» WORK REQUIRED:
Please repeat the line that contains "quand même pour" and every line after it, exactly, through the end of the records.

Collected data:
--- START ---

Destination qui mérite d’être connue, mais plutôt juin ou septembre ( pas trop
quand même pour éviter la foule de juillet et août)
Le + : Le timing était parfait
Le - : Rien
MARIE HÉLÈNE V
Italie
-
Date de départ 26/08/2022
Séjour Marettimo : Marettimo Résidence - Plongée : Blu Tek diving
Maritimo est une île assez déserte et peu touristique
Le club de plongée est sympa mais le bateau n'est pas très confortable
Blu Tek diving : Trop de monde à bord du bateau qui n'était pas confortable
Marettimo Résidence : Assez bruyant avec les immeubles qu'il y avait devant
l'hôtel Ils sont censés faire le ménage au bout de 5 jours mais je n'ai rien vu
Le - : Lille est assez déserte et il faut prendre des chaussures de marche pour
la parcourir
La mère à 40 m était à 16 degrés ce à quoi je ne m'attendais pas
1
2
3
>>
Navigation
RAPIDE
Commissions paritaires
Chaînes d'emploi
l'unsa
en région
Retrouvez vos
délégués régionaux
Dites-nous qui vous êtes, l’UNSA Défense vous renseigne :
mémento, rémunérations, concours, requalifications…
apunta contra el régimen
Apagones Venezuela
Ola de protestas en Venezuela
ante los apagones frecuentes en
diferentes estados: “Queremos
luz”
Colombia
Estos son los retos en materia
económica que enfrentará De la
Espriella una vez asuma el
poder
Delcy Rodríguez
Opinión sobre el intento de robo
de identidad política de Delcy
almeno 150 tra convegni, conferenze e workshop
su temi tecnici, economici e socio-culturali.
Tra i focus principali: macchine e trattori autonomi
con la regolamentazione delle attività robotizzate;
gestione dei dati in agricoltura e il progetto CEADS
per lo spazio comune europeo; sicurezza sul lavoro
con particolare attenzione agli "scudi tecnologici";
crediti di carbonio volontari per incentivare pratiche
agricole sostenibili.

--- END ---

» COMPLETED TASK:
quand même pour éviter la foule de juillet et août)
Le + : Le timing était parfait
Le - : Rien
MARIE HÉLÈNE V
Italie
-
Date de départ 26/08/2022
Séjour Marettimo : Marettimo Résidence - Plongée : Blu Tek diving
Maritimo est une île assez déserte et peu touristique
Le club de plongée est sympa mais le bateau n'est pas très confortable
Blu Tek diving : Trop de monde à bord du bateau qui n'était pas confortable
Marettimo Résidence : Assez bruyant avec les immeubles qu'il y avait devant
l'hôtel Ils sont censés faire le ménage au bout de 5 jours mais je n'ai rien vu
Le - : Lille est assez déserte et il faut prendre des chaussures de marche pour
la parcourir
La mère à 40 m était à 16 degrés ce à quoi je ne m'attendais pas
1
2
3
>>
Navigation
RAPIDE
Commissions paritaires
Chaînes d'emploi
l'unsa
en région
Retrouvez vos
délégués régionaux
Dites-nous qui vous êtes, l’UNSA Défense vous renseigne :
mémento, rémunérations, concours, requalifications…
apunta contra el régimen
Apagones Venezuela
Ola de protestas en Venezuela
ante los apagones frecuentes en
diferentes estados: “Queremos
luz”
Colombia
Estos son los retos en materia
económica que enfrentará De la
Espriella una vez asuma el
poder
Delcy Rodríguez
Opinión sobre el intento de robo
de identidad política de Delcy
almeno 150 tra convegni, conferenze e workshop
su temi tecnici, economici e socio-culturali.
Tra i focus principali: macchine e trattori autonomi
con la regolamentazione delle attività robotizzate;
gestione dei dati in agricoltura e il progetto CEADS
per lo spazio comune europeo; sicurezza sul lavoro
con particolare attenzione agli "scudi tecnologici";
crediti di carbonio volontari per incentivare pratiche
agricole sostenibili.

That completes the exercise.